Aside from writing the rough draft of that vulnerable story about my journey into adulthood, I came back with another treasure. I had “Humor and Humanity.” I dropped a trail of breadcrumbs as I walked through the woods of this experience, which became a useful guide I realized could help other writers delve into their own creative stories – whether in poetry, fiction, biography or “semi-autobiographical fiction.” It’s that curriculum I want to offer this November for NaNoWriMo to all the members of The Poetry Salon. See below for details.

If you’re interested in getting this unique guide to writing your longer manuscript, you can register for our upcoming FREE workshops on both 10/25 and 11/1 by emailing me at Tresha@Thepoetrysalon.com. 

 

In the meantime, try this exercise:

You know I wouldn’t tell you all of this without a writing prompt.
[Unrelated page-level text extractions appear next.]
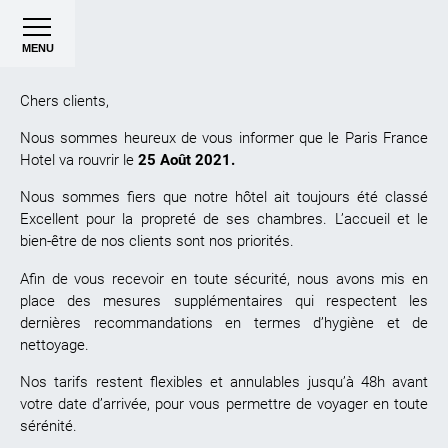
MENU
Chers clients,
Nous sommes heureux de vous informer que le Paris France
Hotel va rouvrir le
25 Août 2021.
Nous sommes fiers que notre hôtel ait toujours été classé
Excellent pour la propreté de ses chambres. L’accueil et le
bien-être de nos clients sont nos priorités.
Afin de vous recevoir en toute sécurité, nous avons mis en
place des mesures supplémentaires qui respectent les
dernières recommandations en termes d’hygiène et de
nettoyage.
Nos tarifs restent flexibles et annulables jusqu’à 48h avant
votre date d’arrivée, pour vous permettre de voyager en toute
sérénité.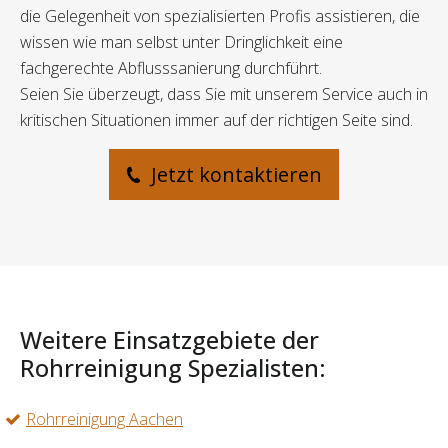
die Gelegenheit von spezialisierten Profis assistieren, die
wissen wie man selbst unter Dringlichkeit eine
fachgerechte Abflusssanierung durchführt.
Seien Sie überzeugt, dass Sie mit unserem Service auch in
kritischen Situationen immer auf der richtigen Seite sind.
Jetzt kontaktieren
Weitere Einsatzgebiete der
Rohrreinigung Spezialisten:
Rohrreinigung Aachen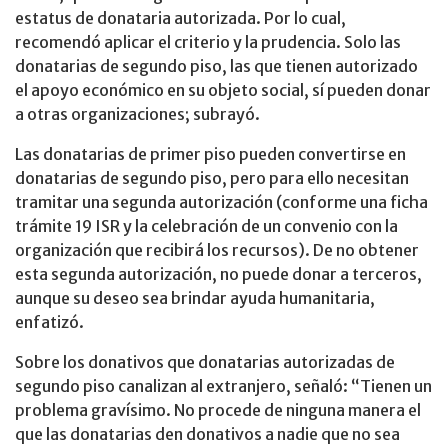
estatus de donataria autorizada. Por lo cual,
recomendó aplicar el criterio y la prudencia. Solo las
donatarias de segundo piso, las que tienen autorizado
el apoyo económico en su objeto social, sí pueden donar
a otras organizaciones; subrayó.
Las donatarias de primer piso pueden convertirse en
donatarias de segundo piso, pero para ello necesitan
tramitar una segunda autorización (conforme una ficha
trámite 19 ISR y la celebración de un convenio con la
organización que recibirá los recursos). De no obtener
esta segunda autorización, no puede donar a terceros,
aunque su deseo sea brindar ayuda humanitaria,
enfatizó.
Sobre los donativos que donatarias autorizadas de
segundo piso canalizan al extranjero, señaló: “Tienen un
problema gravísimo. No procede de ninguna manera el
que las donatarias den donativos a nadie que no sea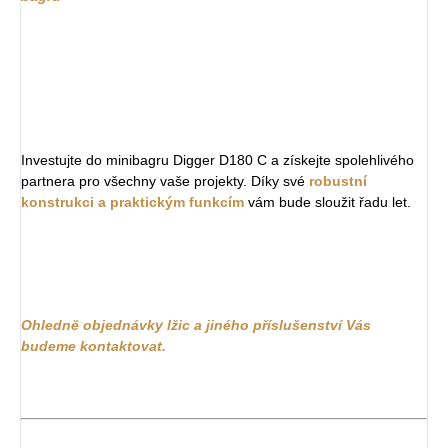
Investujte do minibagru Digger D180 C a získejte spolehlivého
partnera pro všechny vaše projekty. Díky své
robustní
konstrukci a praktickým funkcím
vám bude sloužit řadu let.
Ohledně objednávky lžic a jiného příslušenství Vás
budeme kontaktovat.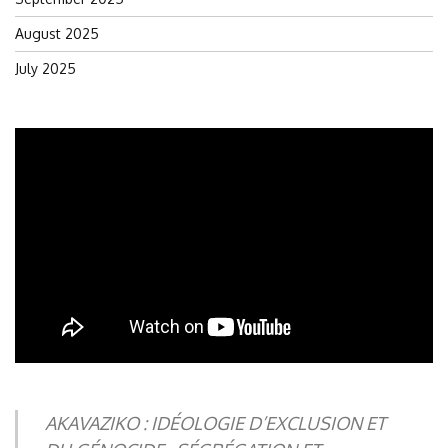
August 2025
July 2025
AKAVAZIKO : IDÉOLOGIE D’EXCLUSION ET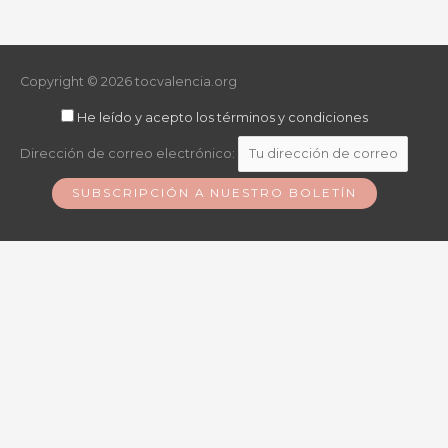
Copyright © 2026
tocvalencia.org
He leído y acepto los términos y condiciones
Dirección de correo electrónico: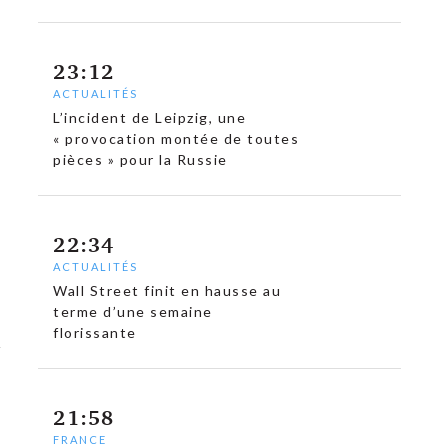
23:12
ACTUALITÉS
L’incident de Leipzig, une
« provocation montée de toutes
pièces » pour la Russie
22:34
ACTUALITÉS
Wall Street finit en hausse au
terme d’une semaine
florissante
21:58
FRANCE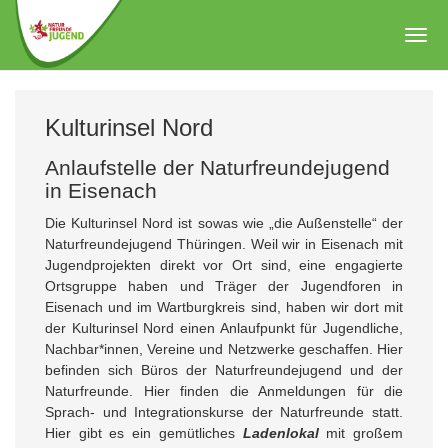
Zum
Hauptinhalt
Togg
springen
navig
Kulturinsel Nord
Anlaufstelle der Naturfreundejugend
in Eisenach
Die Kulturinsel Nord ist sowas wie „die Außenstelle“ der
Naturfreundejugend Thüringen. Weil wir in Eisenach mit
Jugendprojekten direkt vor Ort sind, eine engagierte
Ortsgruppe haben und Träger der Jugendforen in
Eisenach und im Wartburgkreis sind, haben wir dort mit
der Kulturinsel Nord einen Anlaufpunkt für Jugendliche,
Nachbar*innen, Vereine und Netzwerke geschaffen. Hier
befinden sich Büros der Naturfreundejugend und der
Naturfreunde. Hier finden die Anmeldungen für die
Sprach- und Integrationskurse der Naturfreunde statt.
Hier gibt es ein gemütliches
Ladenlokal
mit großem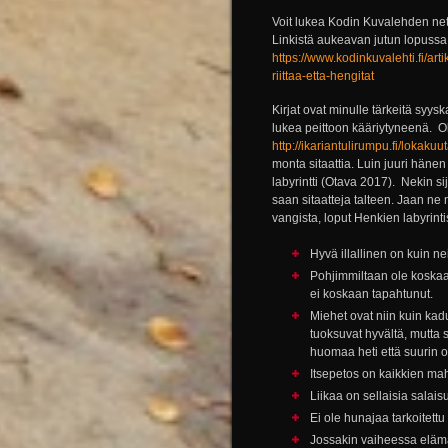
Voit lukea Kodin Kuvalehden netti
Linkistä aukeavan jutun lopussa o
https://www.kodinkuvalehti.fi/arti
riittaa-etta-hengitat
Kirjat ovat minulle tärkeitä syy
lukea peittoon kääriytyneenä. Ol
http://ikariantulirumpu.fi/lokakuu
monta sitaattia. Luin juuri häne
labyrintti (Otava 2017). Nekin si
saan sitaatteja talteen. Jaan n
vangista, loput Henkien labyrinti
Hyvä illallinen on kuin ne
Pohjimmiltaan ole koskaa
ei koskaan tapahtunut.
Miehet ovat niin kuin kad
tuoksuvat hyvältä, mutta s
huomaa heti että suurin os
Itsepetos on kaikkien mah
Liikaa on sellaisia salai
Ei ole hunajaa tarkoitettu 
Jossakin vaiheessa eläm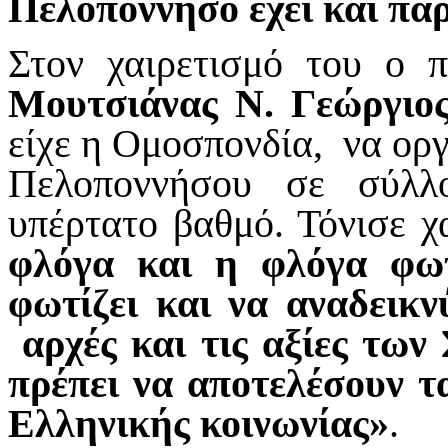
Πελοπόννησο έχει και παρ
Στον χαιρετισμό του ο 
Μουτσιάνας Ν. Γεώργιο
είχε η Ομοσπονδία, να ορ
Πελοποννήσου σε σύλλ
υπέρτατο βαθμό. Τόνισε 
φλόγα και η φλόγα φωτ
φωτίζει και να αναδεικν
αρχές και τις αξίες των
πρέπει να αποτελέσουν 
Ελληνικής κοινωνίας»
.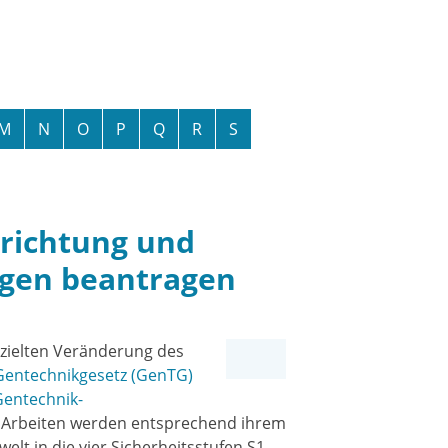
M
N
O
P
Q
R
S
rrichtung und
agen beantragen
zielten Veränderung des
Gentechnikgesetz (GenTG)
Gentechnik-
e Arbeiten werden entsprechend ihrem
lt in die vier Sicherheitsstufen S1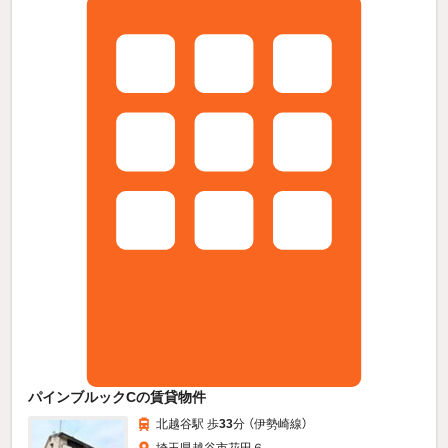
パインブルックCの賃貸物件
北越谷駅 歩
33
分 （伊勢崎線）
埼玉県越谷市花田６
Tell the story of any relationship you’ve had that ended. This could be a past romantic relationship, or the death of someone you loved. It might even be the story of how you came to a town or new job and eventually left, or how some jerk stole your laptop with all your old drafts in it and what you did in response. Go through that story with either the Virgin’s Promise or The Hero’s Journey structure as a guide. How many of those pieces do you find already there in your story? Did you have a teacher or guide to help, a friend or ally? Was there a moment of choice? A time you entered a cave to fight your own figurative dragon? What beliefs did you have to question? What new strength or gifts did you discover, either externally or internally? Did they come from the external world or from revealing your own hidden talents, or both? If you’re in a hurry, don’t try to write the whole novel, just a line or two about each important element.

Are you surprised to find you have a full Hero’s/Heroine’s journey you’ve already lived through? Surprised to find you have already been a hero/heroine and that you have returned from an adventure with a novel inside?